To the contrary, Florida law is clear that in “any dispute” which leads to judgment against the insurer and in favor of the insured, attorney’s fees shall be awarded to the insured. See §§ 627.736(8), 627.428(1); see also Dunmore, 301 So. 2d at 503. That is, under PIP law, the focus is outcome-oriented. If a dispute arises between an insurer and an insured, and judgment is entered in favor of the insured, he or she is entitled to attorney’s fees. It is the incorrect denial of benefits, not the presence of some sinister concept of “wrongfulness,” that generates the basic entitlement to the fees if such denial is incorrect. It is clear to us that the purpose of this provision is to level the playing field so that the economic power of insurance companies is not so overwhelming that injustice may be encouraged because people will not have the necessary means to seek redress in the courtsThus, we find that the Third District’s holding on this issue is patently in express and direct conflict with the firmly grounded principles embedded in Florida’s no-fault insurance scheme. Id. Emphasis added.

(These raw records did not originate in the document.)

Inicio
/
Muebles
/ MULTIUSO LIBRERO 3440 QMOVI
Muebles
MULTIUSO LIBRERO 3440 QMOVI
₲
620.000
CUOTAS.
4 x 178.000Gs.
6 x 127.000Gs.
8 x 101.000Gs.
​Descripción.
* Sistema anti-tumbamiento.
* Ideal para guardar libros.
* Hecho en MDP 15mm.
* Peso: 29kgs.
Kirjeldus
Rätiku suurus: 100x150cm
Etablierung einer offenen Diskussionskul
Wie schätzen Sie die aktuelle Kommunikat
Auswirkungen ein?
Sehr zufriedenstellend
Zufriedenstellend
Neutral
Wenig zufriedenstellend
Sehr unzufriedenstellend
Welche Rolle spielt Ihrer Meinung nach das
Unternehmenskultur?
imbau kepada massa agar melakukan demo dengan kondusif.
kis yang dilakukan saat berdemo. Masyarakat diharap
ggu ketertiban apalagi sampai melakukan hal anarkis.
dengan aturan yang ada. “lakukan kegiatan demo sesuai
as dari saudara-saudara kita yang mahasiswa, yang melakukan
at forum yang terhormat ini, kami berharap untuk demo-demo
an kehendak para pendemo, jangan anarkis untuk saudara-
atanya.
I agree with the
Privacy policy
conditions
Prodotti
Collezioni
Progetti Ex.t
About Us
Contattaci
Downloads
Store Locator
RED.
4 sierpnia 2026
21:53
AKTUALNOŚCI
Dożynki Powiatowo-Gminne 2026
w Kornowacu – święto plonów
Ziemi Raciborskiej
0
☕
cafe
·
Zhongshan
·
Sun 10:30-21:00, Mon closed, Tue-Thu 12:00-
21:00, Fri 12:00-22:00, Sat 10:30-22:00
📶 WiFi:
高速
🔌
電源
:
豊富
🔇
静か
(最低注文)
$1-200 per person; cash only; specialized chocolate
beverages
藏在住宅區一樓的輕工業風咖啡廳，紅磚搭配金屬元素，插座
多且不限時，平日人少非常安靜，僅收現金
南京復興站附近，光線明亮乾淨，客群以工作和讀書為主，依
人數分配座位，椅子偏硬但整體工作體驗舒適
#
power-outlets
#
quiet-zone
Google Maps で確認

While the Defendant harps on the terms “wrongfully causing” and “wrongful conduct” Ivey controls this case and this issue. Furthermore, and as described above, it was the Defendant PIP insurer’s own conduct in initially refusing to pay a timely-submitted bill, then late-paying it, and compounding matters by refusing to pay interest on that late payment.

15. There is no numerical dividing line that this Court is permitted to hold triggers potential attorney’s fees liability to a PIP insurer when it is sued, as the above statutes and case law illustrate. The legislature sought fit not to create a statutory minimum judgment against a PIP insurer that would trigger attorney’s fees liability, and the case law from the Florida Supreme Court, down to the DCA’s and cited above, similarly so indicates.

WHEREFORE, as binding authority holds that in the PIP context, if a judgment is obtained against an insurer by an entity such as the Plaintiff, it shall be entitled to its attorney’s fees and costs incurred in garnering that judgment, the Defendant’s subject Motion to Strike Plaintiff’s Request for Attorney’s Fees is DENIED.